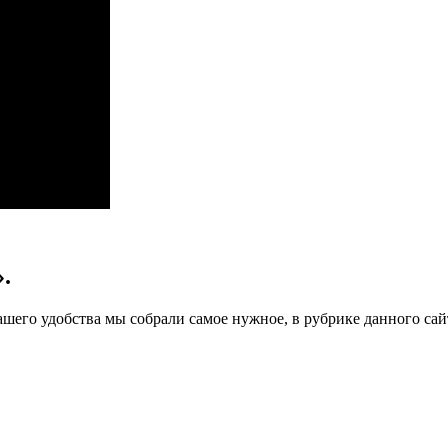
.
ашего удобства мы собрали самое нужное, в рубрике данного сай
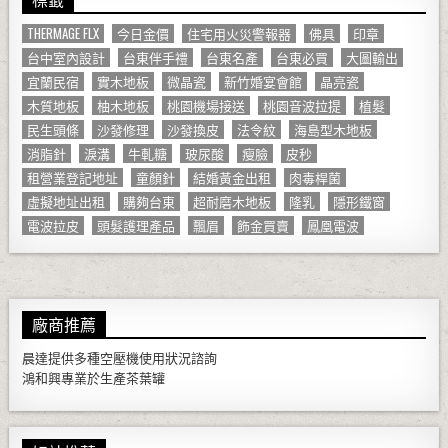
THERMAGE FLX
今日金價
住宅用火災警報器
佛具
印章
台中室內設計
台東伴手禮
台東名產
台東必買
大圖輸出
宜蘭民宿
實木地板
微晶瓷
新竹婚宴會館
晶亮瓷
木質地板
柚木地板
桃園機場接送
桃園音波拉提
植髮
民生頭條
沙發修理
沙發換皮
法令紋
海島型木地板
消脂針
淚溝
牛軋糖
玻尿酸
瘦臉
皮秒
租營業登記地址
童顏針
結婚黃金出租
肉毒桿菌
虛擬地址出租
購夠台東
超耐磨木地板
隆乳
隱形鐵窗
電波拉皮
頭髮護理產品
飄眉
飾金買賣
鳳凰電波
廠商推薦
晨達提供多種
空壓機
使用狀況諮詢
鴻和興專業於生產
茶葉罐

▬▬▬▬▬▬▬▬▬▬

§ **ABOUT THIS EXERCISE**
With images left out, the data must be transcribed exactly.

§ **RESPONSE BELOW**
.
ашего удобства мы собрали самое нужное, в рубрике данного сай
THERMAGE FLX
今日金價
住宅用火災警報器
佛具
印章
台中室內設計
台東伴手禮
台東名產
台東必買
大圖輸出
宜蘭民宿
實木地板
微晶瓷
新竹婚宴會館
晶亮瓷
木質地板
柚木地板
桃園機場接送
桃園音波拉提
植髮
民生頭條
沙發修理
沙發換皮
法令紋
海島型木地板
消脂針
淚溝
牛軋糖
玻尿酸
瘦臉
皮秒
租營業登記地址
童顏針
結婚黃金出租
肉毒桿菌
虛擬地址出租
購夠台東
超耐磨木地板
隆乳
隱形鐵窗
電波拉皮
頭髮護理產品
飄眉
飾金買賣
鳳凰電波
廠商推薦
晨達提供多種
空壓機
使用狀況諮詢
鴻和興專業於生產
茶葉罐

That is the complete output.